======== Records for processing ========
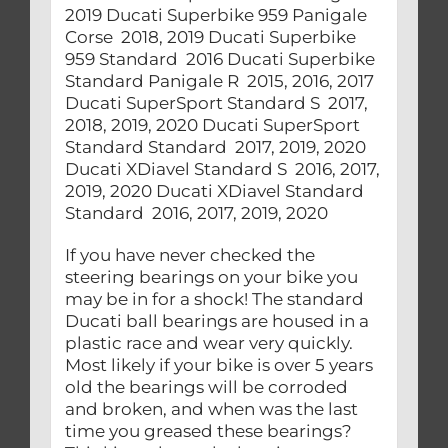
If you have never checked the
steering bearings on your bike you
may be in for a shock! The standard
Ducati ball bearings are housed in a
plastic race and wear very quickly.
Most likely if your bike is over 5 years
old the bearings will be corroded
and broken, and when was the last
time you greased these bearings?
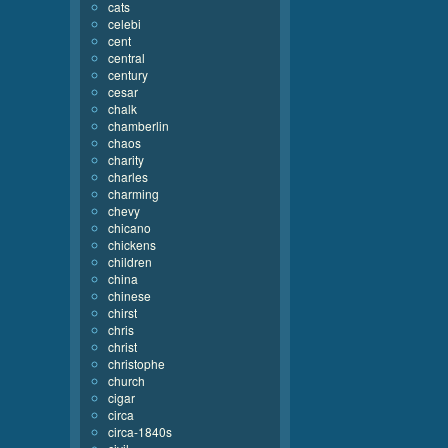
cats
celebi
cent
central
century
cesar
chalk
chamberlin
chaos
charity
charles
charming
chevy
chicano
chickens
children
china
chinese
chirst
chris
christ
christophe
church
cigar
circa
circa-1840s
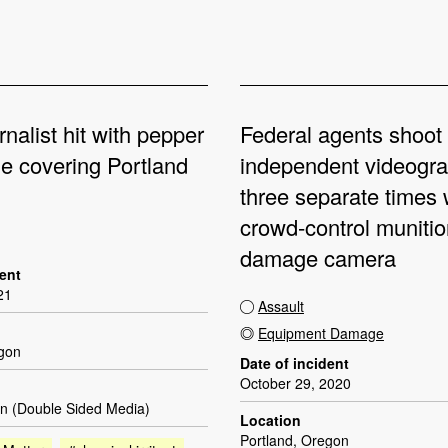
rnalist hit with pepper
Federal agents shoot
le covering Portland
independent videogr
three separate times 
crowd-control munitio
damage camera
dent
21
Assault
Equipment Damage
egon
Date of incident
October 29, 2020
n (Double Sided Media)
Location
Portland, Oregon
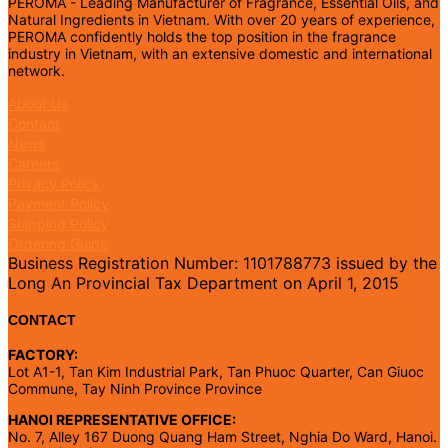
PEROMA - Leading Manufacturer of Fragrance, Essential Oils, and
Natural Ingredients in Vietnam. With over 20 years of experience,
PEROMA confidently holds the top position in the fragrance
industry in Vietnam, with an extensive domestic and international
network.
About Us
Contact
News
Careers
Privacy Policy
Payment Policy
Shipping Policy
Ordering Guide
Business Registration Number: 1101788773 issued by the
Long An Provincial Tax Department on April 1, 2015
CONTACT
FACTORY:
Lot A1-1, Tan Kim Industrial Park, Tan Phuoc Quarter, Can Giuoc
Commune, Tay Ninh Province Province
HANOI REPRESENTATIVE OFFICE:
No. 7, Alley 167 Duong Quang Ham Street, Nghia Do Ward, Hanoi.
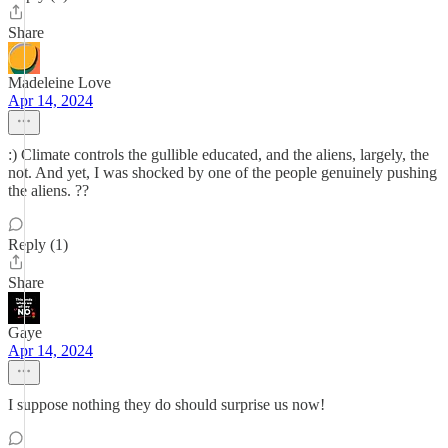
Share
Madeleine Love
Apr 14, 2024
:) Climate controls the gullible educated, and the aliens, largely, the
not. And yet, I was shocked by one of the people genuinely pushing
the aliens. ??
Reply (1)
Share
Gaye
Apr 14, 2024
I suppose nothing they do should surprise us now!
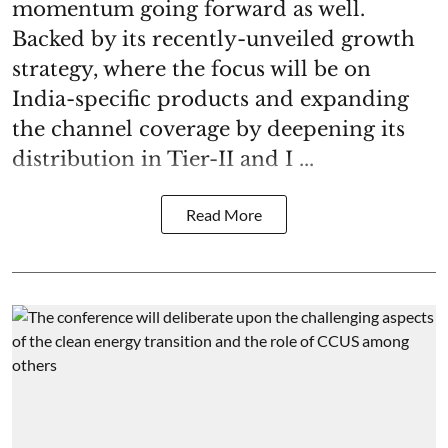
momentum going forward as well.
Backed by its recently-unveiled growth
strategy, where the focus will be on
India-specific products and expanding
the channel coverage by deepening its
distribution in Tier-II and I ...
Read More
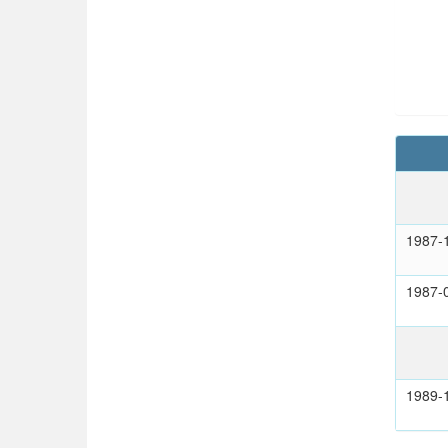
1987-
1987-
1989-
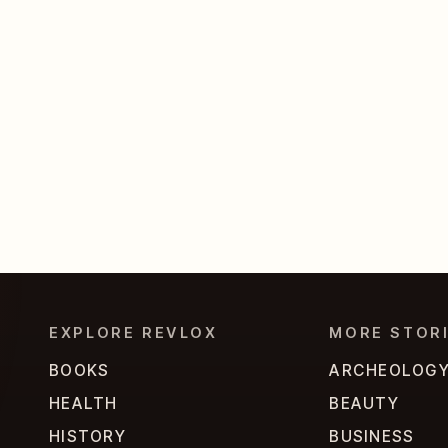
EXPLORE REVLOX
MORE STOR
BOOKS
ARCHEOLOG
HEALTH
BEAUTY
HISTORY
BUSINESS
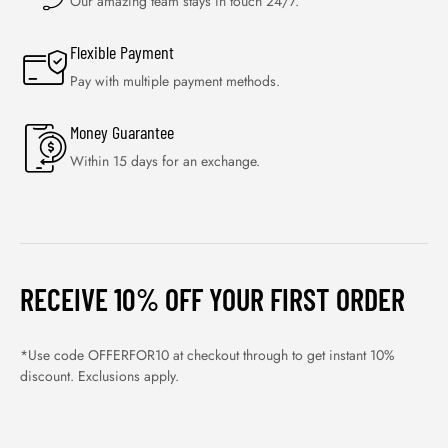
Our amazing team stays in touch 24/7.
Flexible Payment
Pay with multiple payment methods.
Money Guarantee
Within 15 days for an exchange.
RECEIVE 10% OFF YOUR FIRST ORDER
*Use code OFFERFOR10 at checkout through to get instant 10%
discount. Exclusions apply.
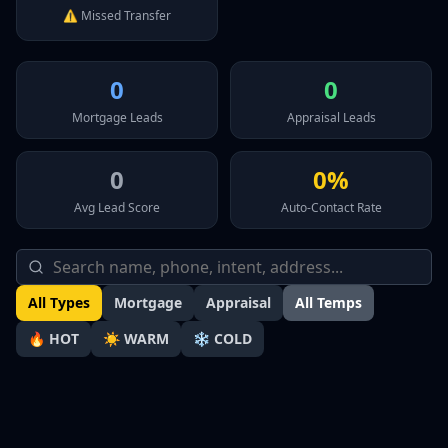
⚠️ Missed Transfer
0
0
Mortgage Leads
Appraisal Leads
0
0%
Avg Lead Score
Auto-Contact Rate
All Types
Mortgage
Appraisal
All Temps
🔥 HOT
☀️ WARM
❄️ COLD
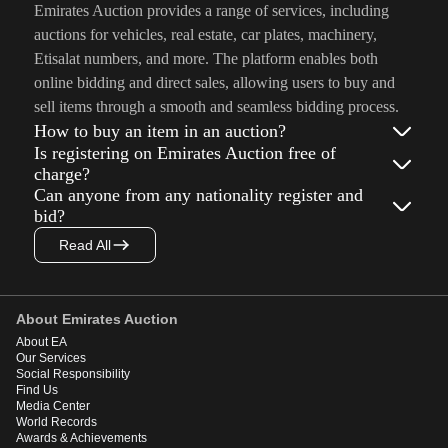
Emirates Auction provides a range of services, including
auctions for vehicles, real estate, car plates, machinery,
Etisalat numbers, and more. The platform enables both
online bidding and direct sales, allowing users to buy and
sell items through a smooth and seamless bidding process.
How to buy an item in an auction?
Is registering on Emirates Auction free of
charge?
Can anyone from any nationality register and
bid?
Read All
About Emirates Auction
About EA
Our Services
Social Responsibility
Find Us
Media Center
World Records
Awards & Achievements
========
» Aim of the exercise: Read the listing above, then copy every line that includes the string "Portland".

» Answer:
le covering Portland
Portland, Oregon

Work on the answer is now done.